The five threats are: build-out of the trail system at Rocky Flats National Wildlife Refuge, construction of a visitors’ center at the refuge, the eventual plan to make the trails at Rocky Flats an extension of the Rocky Mountain Greenway Trail, concern that construction of the Jefferson Parkway for the portion just east of Rocky Flats would disturb contaminated dirt and fracking and drilling permits under Rocky Flats.
In addition, “the documents could assist Rocky Flats nuclear workers with their unique compensation claims and the concerns of residents living downwind of Rocky Flats,” according to Jon Lipsky, a former FBI Special Agent who led the raid at Rocky Flats.
Decommissioning of Rocky Flats as a nuclear weapons plant happened in 1992 and a few years later, a $7 billion cleanup effort began.
The U.S. Environmental Protection Agency ended its cleanup in June 2007 and that same year, Rocky Flats was taken off the national superfund list and the Rocky Flats National Wildlife Refuge was established. It opened to the public on Sept. 15, 2018, but a fenced-off core area of the old factory grounds will remain off-limits in perpetuity due to contamination.
Community groups continue to dispute that the wildlife refuge and surrounding lands do not pose a risk to public health and safety.

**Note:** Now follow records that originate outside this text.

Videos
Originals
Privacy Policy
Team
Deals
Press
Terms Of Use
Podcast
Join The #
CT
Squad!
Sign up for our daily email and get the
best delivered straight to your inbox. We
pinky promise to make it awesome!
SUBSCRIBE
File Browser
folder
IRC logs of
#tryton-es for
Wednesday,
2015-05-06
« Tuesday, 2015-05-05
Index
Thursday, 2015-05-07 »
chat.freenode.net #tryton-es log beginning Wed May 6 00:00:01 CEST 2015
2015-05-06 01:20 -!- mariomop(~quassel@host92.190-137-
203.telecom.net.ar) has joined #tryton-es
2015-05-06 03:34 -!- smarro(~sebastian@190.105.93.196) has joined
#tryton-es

“It begins with the soil,” said Ted Ziegler during the press conference. Ziegler is a former United Steelworkers of America safety representative who worked at Rocky Flats from March 1982 to June 1995. “That’s where the contamination is. It reaches the surface no matter what we do to try to appropriately avoid it.”

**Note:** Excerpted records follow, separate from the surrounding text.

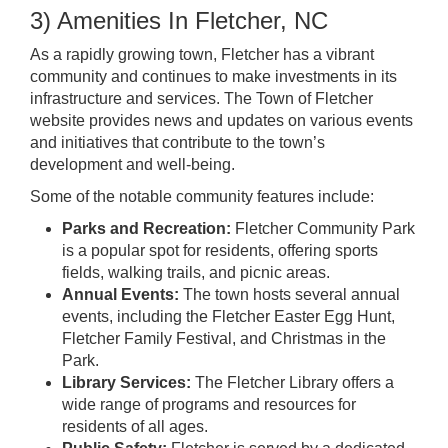
3) Amenities In Fletcher, NC
As a rapidly growing town, Fletcher has a vibrant
community and continues to make investments in its
infrastructure and services. The Town of Fletcher
website provides news and updates on various events
and initiatives that contribute to the town’s
development and well-being.
Some of the notable community features include:
Parks and Recreation:
Fletcher Community Park
is a popular spot for residents, offering sports
fields, walking trails, and picnic areas.
Annual Events:
The town hosts several annual
events, including the Fletcher Easter Egg Hunt,
Fletcher Family Festival, and Christmas in the
Park.
Library Services:
The Fletcher Library offers a
wide range of programs and resources for
residents of all ages.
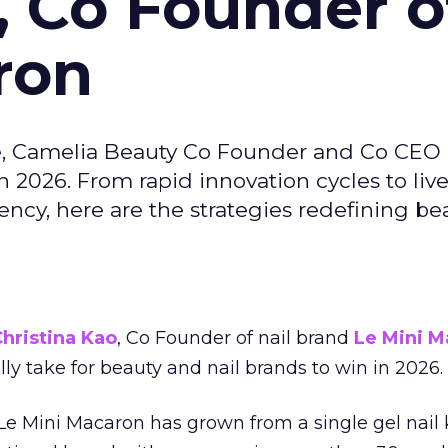
, Co Founder o
ron
e, Camelia Beauty Co Founder and Co CEO 
 2026. From rapid innovation cycles to live 
ncy, here are the strategies redefining be
hristina Kao
, Co Founder of nail brand
Le Mini M
ally take for beauty and nail brands to win in 2026.
 Le Mini Macaron has grown from a single gel nail 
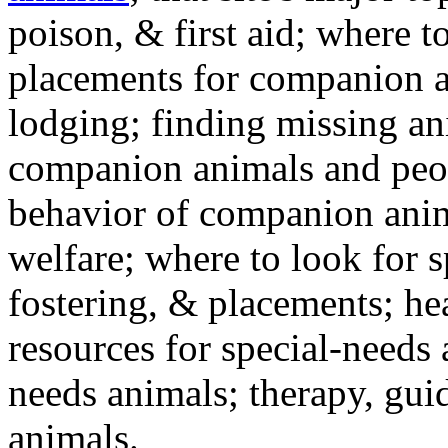
poison, & first aid; where t
placements for companion a
lodging; finding missing an
companion animals and peo
behavior of companion anim
welfare; where to look for 
fostering, & placements; h
resources for special-needs
needs animals; therapy, guid
animals.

The petitioners are the Alliance of Nuclear Workers Advocacy Groups, Rocky Flats Downwinders, Candelas Glows/Rocky Flats Glows, Environmental Information Network, Rocky Flats Neighborhood Association, Rocky Flats Right to Know and the Rocky Mountain Peace and Justice Center.

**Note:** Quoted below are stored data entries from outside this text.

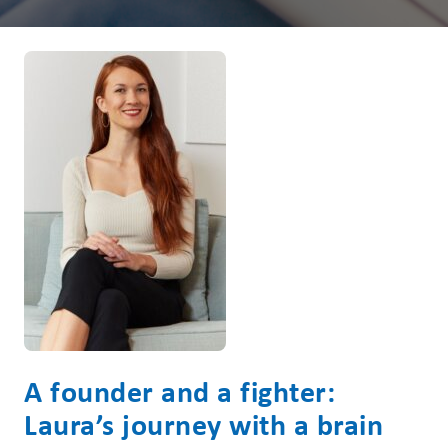
A founder and a fighter:
Laura’s journey with a brain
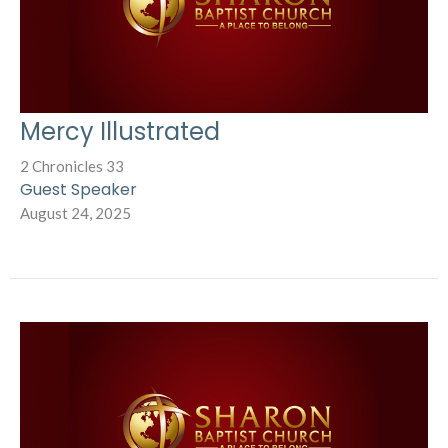
Mercy Illustrated
2 Chronicles 33
Guest Speaker
August 24, 2025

The petitioners argue that the Grand Jury records can and should be unsealed when the information is relevant to pending or potential litigation. If the grand jury records are unsealed, they cannot directly affect the two ongoing lawsuits, Mellen said, but they could affect future lawsuits.
The case has been assigned a judge, and Mellen is hopeful for a hearing to come within the next three months, she said at the press conference. However, it is unknown how the current government shutdown will affect the timing, she added.
Meanwhile, two other lawsuits against the U.S. Fish and Wildlife Service are still pending in federal court. The plaintiffs — five citizen groups being represented by Boulder-based environmental attorney Randall Weiner, filed suit in May, and the Town of Superior which filed suit in July — argue that the U.S. Fish and Wildlife failed to comply with the National Environmental Policy Act (NEPA) in planning to build public trails and a visitor center at on the national wildlife refuge land.
“It’s time for the public to know what the Grand Jury knows,” said Tiffany Hansen, co-founder and director of Rocky Flats Downwinders. “We will not rest until the truth is revealed.”